The U.S. Treasury Department's Office of Foreign Assets Control (OFAC) has imposed sanctions on Integrity Technology Group, Incorporated, a Beijing-based cybersecurity firm, for its alleged role in state-sponsored cyber attacks targeting U.S. entities.
Chinese State-Sponsored Hacking Group Exposed
The cyber attack campaigns have been linked to Flax Typhoon—also known as Ethereal Panda or RedJuliett—a Chinese nation-state threat actor previously identified for operating the Raptor Train IoT botnet.
According to cybersecurity researchers, Flax Typhoon has been active since mid-2021, targeting government agencies, businesses, and institutions across North America, Europe, Africa, and Asia. Their tactics involve exploiting known vulnerabilities to gain initial access and using legitimate remote access tools to maintain persistent control over compromised systems.

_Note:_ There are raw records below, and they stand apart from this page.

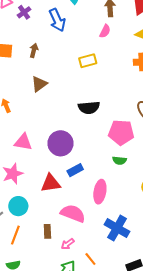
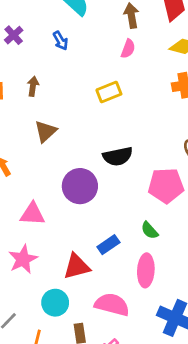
blue arrow: (57, 20) -> (61, 41), size x0.6
purple circle: (60, 143) -> (80, 186), moved
green semicircle: (119, 160) -> (150, 230), moved, turned 48
cyan circle: (18, 206) -> (55, 303), moved

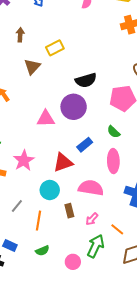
yellow rectangle: (109, 92) -> (55, 48), moved
purple circle: (80, 186) -> (74, 107), moved
pink triangle: (32, 214) -> (46, 119), moved

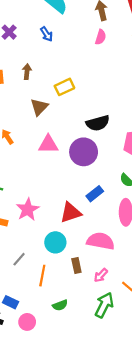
pink triangle: (46, 119) -> (48, 144), moved
green semicircle: (42, 251) -> (60, 305), moved
pink circle: (73, 262) -> (27, 322), moved

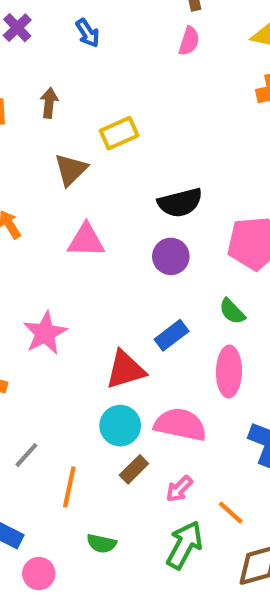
purple circle: (84, 152) -> (171, 256), moved, size x0.7
pink star: (28, 209) -> (45, 333), moved
cyan circle: (55, 242) -> (120, 426), moved
brown rectangle: (76, 265) -> (134, 469), turned 56
green semicircle: (60, 305) -> (102, 544), turned 32

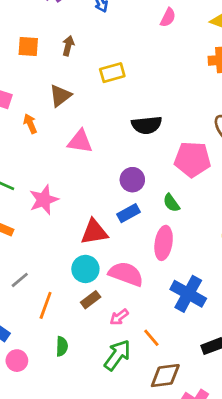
brown triangle: (71, 170) -> (60, 96), moved
purple circle: (171, 256) -> (132, 180), moved
green semicircle: (102, 544) -> (62, 346), turned -108

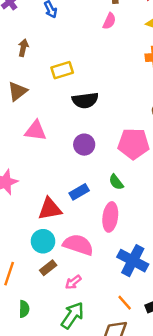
black semicircle: (147, 125) -> (85, 100), moved
purple circle: (132, 180) -> (84, 145), moved
orange line: (151, 338) -> (125, 303), moved

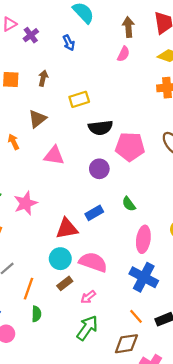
pink pentagon: (134, 144) -> (130, 147), moved
pink ellipse: (110, 217) -> (143, 239), moved
green semicircle: (24, 309) -> (36, 314), moved

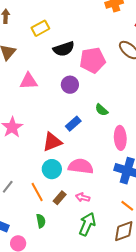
brown rectangle: (65, 283) -> (60, 198), moved
orange line: (28, 289) -> (37, 192), moved, turned -36
pink arrow: (88, 297) -> (83, 197), turned 64

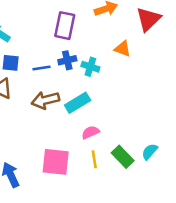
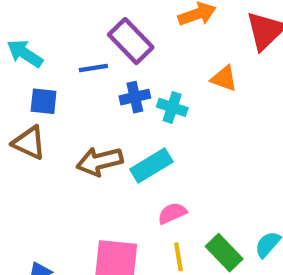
purple rectangle: (65, 26) -> (131, 41), turned -56
blue line: (42, 68) -> (93, 68), moved

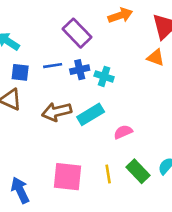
blue line: (93, 68) -> (53, 66), moved
orange triangle: (224, 78) -> (156, 57), moved
pink semicircle: (172, 213) -> (123, 132), moved

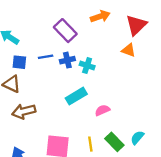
brown arrow: (57, 112) -> (24, 111), moved

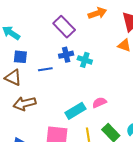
blue line: (46, 57) -> (45, 69), moved
cyan rectangle: (76, 96) -> (75, 111), moved

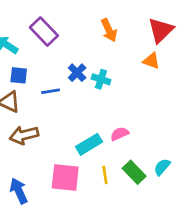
orange arrow: (97, 13) -> (109, 30), moved, turned 84
purple rectangle: (64, 27) -> (44, 32), moved
blue cross: (66, 55) -> (77, 73), turned -32

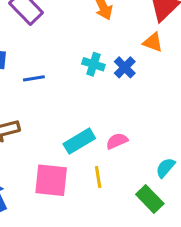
blue cross: (77, 73) -> (125, 67), moved
pink semicircle: (120, 134) -> (117, 141), moved
green rectangle: (134, 172) -> (150, 199), moved

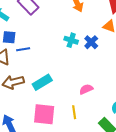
blue line: (34, 78) -> (23, 49), moved
cyan rectangle: (79, 141) -> (42, 82), moved

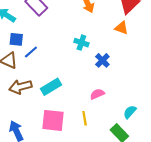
blue cross: (91, 42) -> (102, 60), moved
blue line: (23, 49) -> (31, 52), turned -32

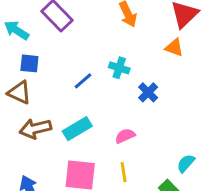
blue line: (31, 52) -> (83, 81), moved
pink semicircle: (97, 94) -> (125, 136), moved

U.S. Treasury Warns of Persistent Chinese Cyber Threats
The Treasury Department described Chinese-backed cyber activities as some of the “most active and persistent threats” to U.S. national security, frequently targeting federal systems and critical infrastructure.

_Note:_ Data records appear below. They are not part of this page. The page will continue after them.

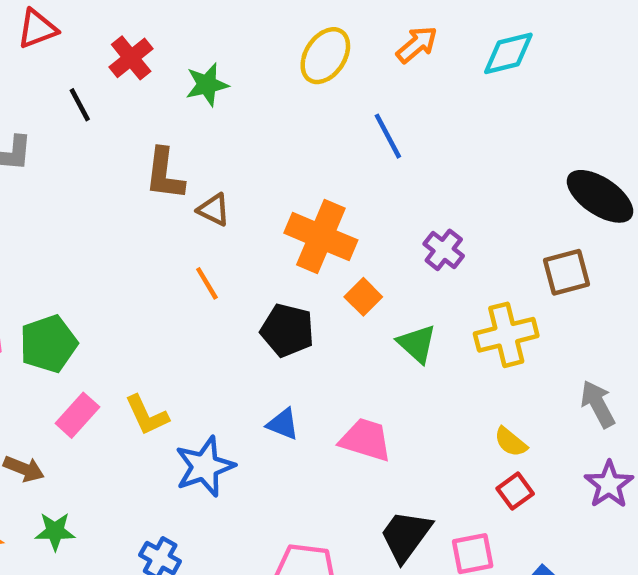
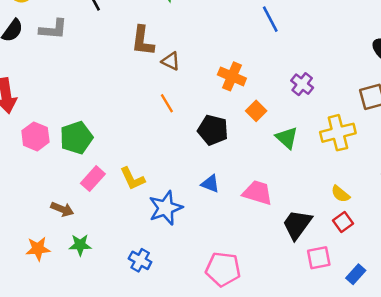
orange cross: (321, 237) -> (232, 76), size x0.7
black trapezoid: (406, 536) -> (297, 225), moved

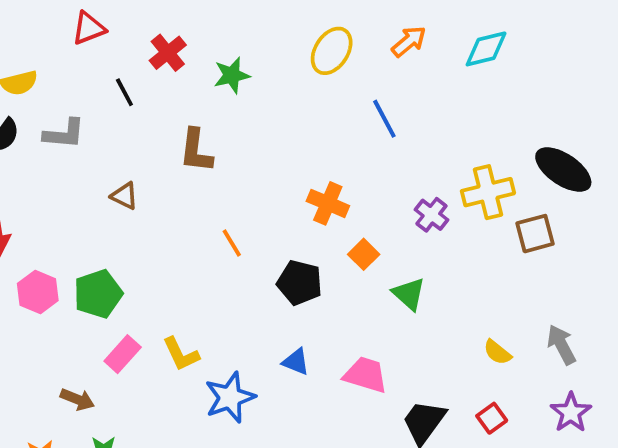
brown triangle: (171, 61) -> (124, 196), moved
yellow cross: (338, 133) -> (488, 192), moved
yellow semicircle: (340, 194) -> (497, 352), moved

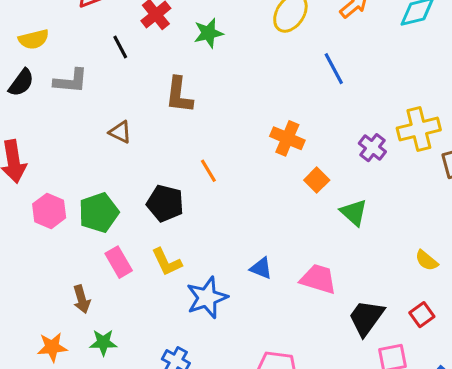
black pentagon: (300, 283) -> (165, 203), moved
pink rectangle: (123, 354) -> (119, 262), turned -72
brown arrow: (77, 399) -> (82, 299), turned 52

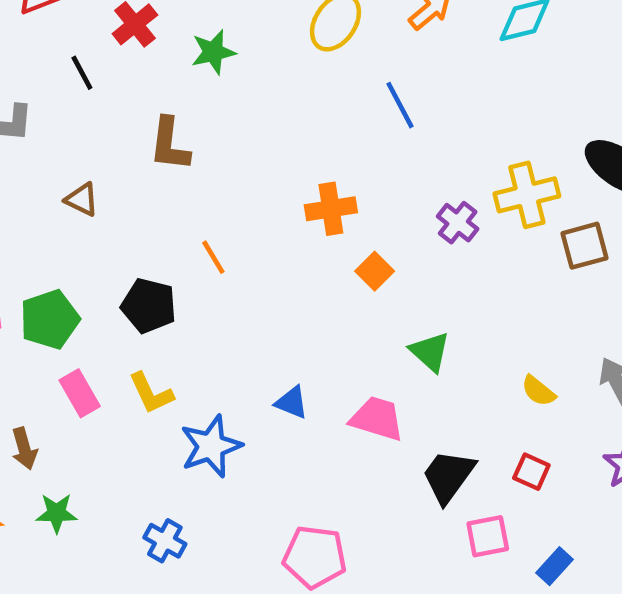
orange cross: (287, 138) -> (331, 209), turned -32
green triangle: (354, 213) -> (430, 352), moved
red square: (422, 315) -> (531, 472), turned -30

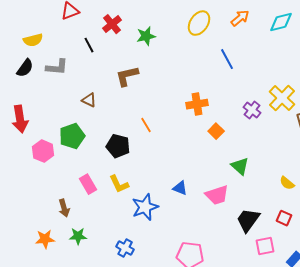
brown L-shape: (169, 144) -> (127, 76), turned 70
yellow cross: (527, 195) -> (282, 98), turned -32
green pentagon: (50, 319) -> (72, 136), moved
pink trapezoid: (377, 419) -> (217, 195), turned 145

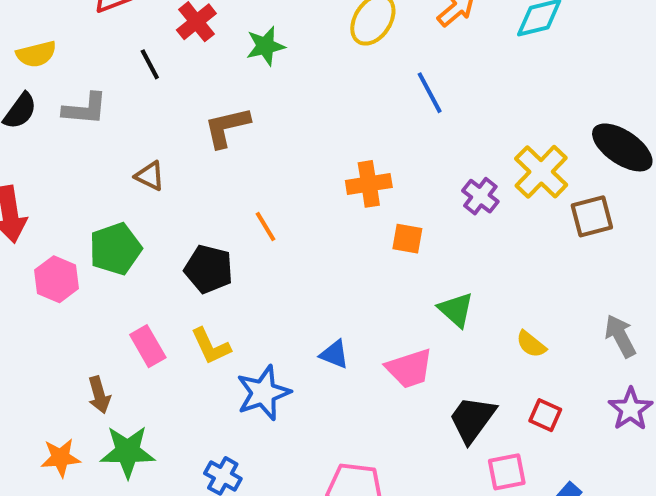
orange square: (216, 131) -> (407, 239), turned -35
yellow semicircle: (287, 183) -> (531, 344), moved
green star: (78, 236) -> (128, 452), size x1.5

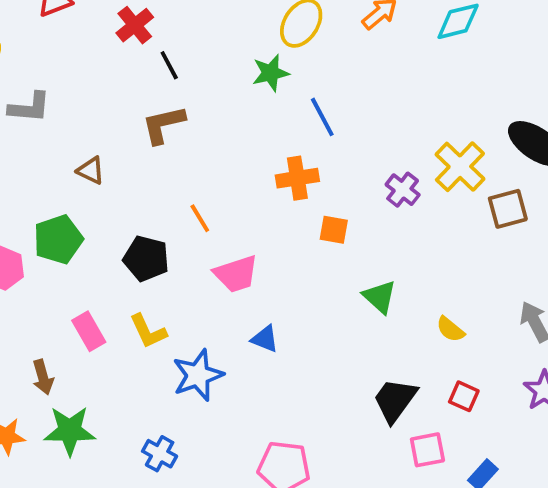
green star: (265, 46) -> (271, 73), moved
black line: (150, 64) -> (169, 65), moved
blue line: (430, 93) -> (322, 117), moved
pink trapezoid: (409, 368) -> (236, 274), moved

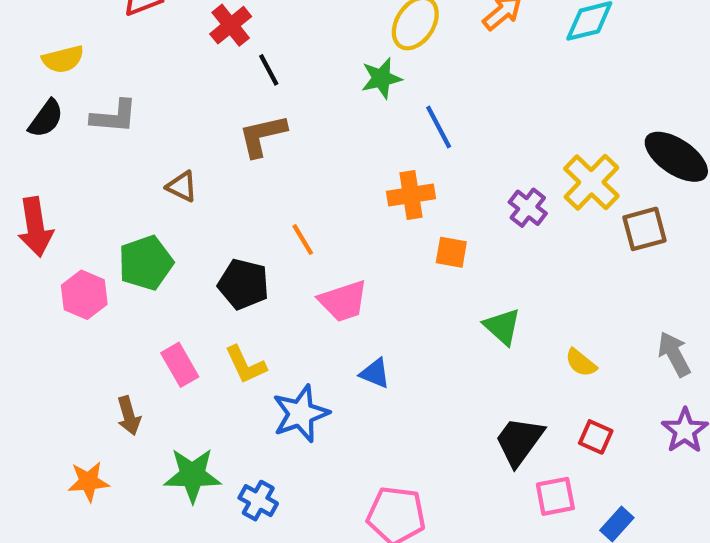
green star: (70, 431) -> (192, 475), moved

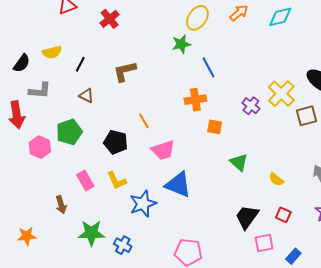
yellow semicircle: (63, 59) -> (52, 52), moved
black line: (269, 70) -> (80, 64), moved, turned 56
gray L-shape: (114, 116) -> (40, 91), moved
blue triangle: (375, 373) -> (178, 185), size x1.8
orange star: (88, 482) -> (27, 236), moved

“The Treasury Department will not hesitate to hold malicious cyber actors and their enablers accountable,” said Bradley T. Smith, Acting Under Secretary of the Treasury for Terrorism and Financial Intelligence. “The United States will use all available tools to disrupt these threats and strengthen public and private sector cyber defenses.”

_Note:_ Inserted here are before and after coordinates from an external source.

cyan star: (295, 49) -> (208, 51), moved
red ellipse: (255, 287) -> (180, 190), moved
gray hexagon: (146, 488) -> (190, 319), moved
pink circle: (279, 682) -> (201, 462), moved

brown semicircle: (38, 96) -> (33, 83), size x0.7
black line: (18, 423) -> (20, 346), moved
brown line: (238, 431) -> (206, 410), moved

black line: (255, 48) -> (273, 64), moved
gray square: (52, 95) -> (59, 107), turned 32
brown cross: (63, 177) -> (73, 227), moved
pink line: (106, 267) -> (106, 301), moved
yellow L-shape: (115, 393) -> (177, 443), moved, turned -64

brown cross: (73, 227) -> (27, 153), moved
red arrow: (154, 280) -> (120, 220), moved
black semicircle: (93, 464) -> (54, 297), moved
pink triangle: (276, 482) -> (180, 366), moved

Integrity Technology Group: A Front for China’s Cyber Espionage?
Also known as Yongxin Zhicheng, Integrity Technology Group has been accused of providing infrastructure support for Flax Typhoon’s cyber campaigns from mid-2022 to late-2023. The U.S. Department of State has classified it as a government contractor with ties to the People’s Republic of China (PRC) Ministry of State Security.
Founded in September 2010, the company reportedly provides cybersecurity services to China’s state security and public security bureaus, as well as other PRC-affiliated cyber contractors.
“Flax Typhoon hackers have successfully targeted multiple U.S. and foreign corporations, universities, government agencies, telecommunications firms, and media organizations,” the State Department revealed.
A Growing Cybersecurity Threat
With the U.S. ramping up cybersecurity efforts against state-sponsored cyber threats, this latest sanction highlights the increasing risks posed by nation-state-backed hackers leveraging IoT botnets and exploiting vulnerabilities for long-term espionage.
Cybersecurity experts urge organizations worldwide to harden their defenses, patch known vulnerabilities, and deploy threat intelligence solutions to detect nation-state cyber threats before they escalate.